● WHAT IS EXPECTED: Read through the listing below and copy each line in which the word "Gains" occurs.

──────── LISTED RECORDS ────────

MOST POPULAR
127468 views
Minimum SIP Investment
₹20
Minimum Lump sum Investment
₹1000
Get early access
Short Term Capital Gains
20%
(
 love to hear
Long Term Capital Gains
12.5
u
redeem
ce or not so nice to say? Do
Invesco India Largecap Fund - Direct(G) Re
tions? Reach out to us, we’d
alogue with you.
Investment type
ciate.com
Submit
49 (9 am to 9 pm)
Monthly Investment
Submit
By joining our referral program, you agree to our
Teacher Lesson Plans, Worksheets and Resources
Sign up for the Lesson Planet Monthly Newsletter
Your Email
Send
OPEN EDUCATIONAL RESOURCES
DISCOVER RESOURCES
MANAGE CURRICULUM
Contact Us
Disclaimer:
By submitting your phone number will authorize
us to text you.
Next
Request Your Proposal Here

────────
──────── LISTED RECORDS ────────

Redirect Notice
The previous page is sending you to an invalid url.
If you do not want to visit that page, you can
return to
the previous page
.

────────

● OUTPUT FOR THIS EXERCISE:
Short Term Capital Gains
Long Term Capital Gains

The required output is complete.